DevOps: Fundamental Answers

What is DevOps?

DevOps was an unclear term at the beginning of the week.

Depending on who you ask, DevOps is:

  • the agile manifesto applied to sysadmin
  • the applied version of The Lean Enterprise
  • the people who manage tools like Jenkins and containers

Does the DevOps role actually exist?

DevOps is a loose cultural thing, like agile. “DevOps” engineers are often software engineers or operations people that have been rebranded with minor change in responsibilities.

Bryan Cantrill said that a DevOps person is either an engineer with extra empathy for the ops team, or an ops person with extra empathy for the engineers.

This is a semantic discussion and what matters more is what occurs in practice.

What does it mean for a company to “implement DevOps” where it previously did not have DevOps in its vocabulary?

In these conversations, I tried to focus on the tools used by these “DevOps teams” or “DevOps organizations”. Continuous delivery software and containers kept coming up.

These tools are the software manifestations of DevOps. They allow for fast, comfortable deployment workflows.

In some cases, DevOps are a front-lines, reliability engineering role.

Financial trading companies with a DevOps team will often sit them between the traders and the engineers. In this case, DevOps are responsible for handling ad hoc software problems faced by the traders, so that the developers can continue working on new features.

If an organization adopts DevOps, what does that mean for software engineers?

James Turnbull added that DevOps is about “getting to the pub on time” and having a better place to work.

I had a conversation with a DevOps engineer before this week began, and asked him what topics I should cover. He suggested availability and reliability in distributed systems. Distributed systems can lead to complex failure modes that can impede engineers from getting to the pub on time.

Another interpretation is that DevOps is about breaking down silos or “walls of confusion” between development and ops.

What are “immutable infrastructure” and “infrastructure as code”?

From a HighOps Q&A:

1) What’s an Immutable Infrastructure?

A pattern or strategy for managing services in which infrastructure is divided into “data” and “everything else”. “Everything else” components are replaced at every deployment, with changes made only by modifying a versioned definition, rather than being updated in-place.

2) What’s your position on Immutable Infrastructure and why?

Definitely a good idea that all components of a running system should be in a known state. Worth exploring as long as it doesn’t become yet another silver bullet. We still have a lot to learn about how to make it work well and really need to analyse the problem we are trying to solve, which is minimising errors in deployment, configuration, or runtime.

On one hand it’s a myth, because it ignores the actual operating conditions of systems, because servers and network devices are changing all the time (e.g. RAM) but seen as one point on a continuum or plane of configuration options, it can be useful because incremental configuration management tools can never control everything; in particular it’s impossible to be certain that things are absent.
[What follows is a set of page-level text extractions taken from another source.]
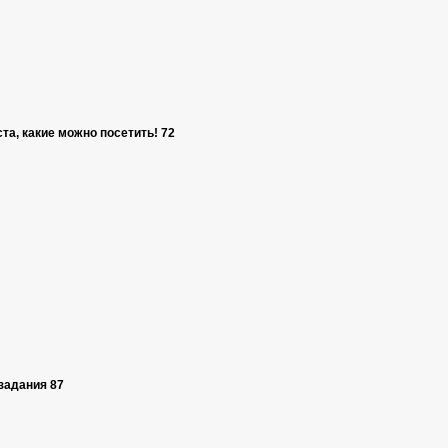
та, какие можно посетить! 72
задания 87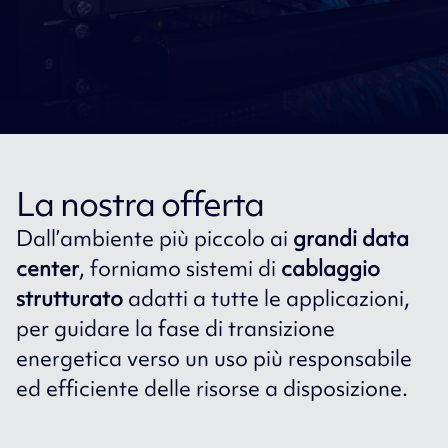
La nostra offerta
Dall’ambiente più piccolo ai
grandi data
center
, forniamo sistemi di
cablaggio
strutturato
adatti a tutte le applicazioni,
per guidare la fase di transizione
energetica verso un uso più responsabile
ed efficiente delle risorse a disposizione.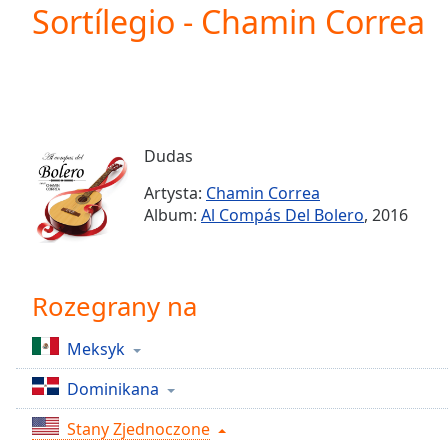
Current
Sortílegio - Chamin Correa
Time
0:00
/
Duration
-:-
Loaded
:
0.00%
0:00
Dudas
Stream
Type
LIVE
Artysta:
Chamin Correa
Seek to
Album:
Al Compás Del Bolero
, 2016
live,
currently
behind
live
LIVE
Remaining
Rozegrany na
Time
-
-:-
Meksyk
1x
Dominikana
Playback
Rate
Stany Zjednoczone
From ThoughtWorks (emphasis mine):

Infrastructure as code, or programmable infrastructure, means writing code (which can be done using a high level language or any descriptive language) to manage configurations and automate provisioning of infrastructure in addition to deployments. This is not simply writing scripts, but involves using tested and proven software development practices that are already being used in application development. For example: version control, testing, small deployments, use of design patterns etc. In short, this means you write code to provision and manage your server, in addition to automating processes.

It differs from infrastructure automation, which just involves replicating steps multiple times and reproducing them on several servers.

With this, the knowledge of server provisioning, configuration management and deployment is no longer only with the systems admins. Even developers can easily engage in the activities, because they can easily write infrastructure code in the languages that they are familiar with. In addition to this, the learning curve for most descriptive languages used by tools like ansible is not very steep. This makes devops even simpler for a developer.

What precipitated the movement from service-oriented architecture to microservices?

From a SED post about Microservices vs. SOA:

  • Service-oriented architecture (SOA): an architectural pattern in computer software design in which application components provide services to other components via a communications protocol, typically over a network.
  • Microservicesa software architecture style in which complex applications are composed of small, independent processes communicating with each other using language-agnostic APIs

Martin Fowler has much more to say.

Microservice architectures are more appealing with containerization software because the container is a small mimic for a server. With thicker servers, we tend towards thicker services. With containers, we tend towards thinner services.

Why are containers so important to DevOps?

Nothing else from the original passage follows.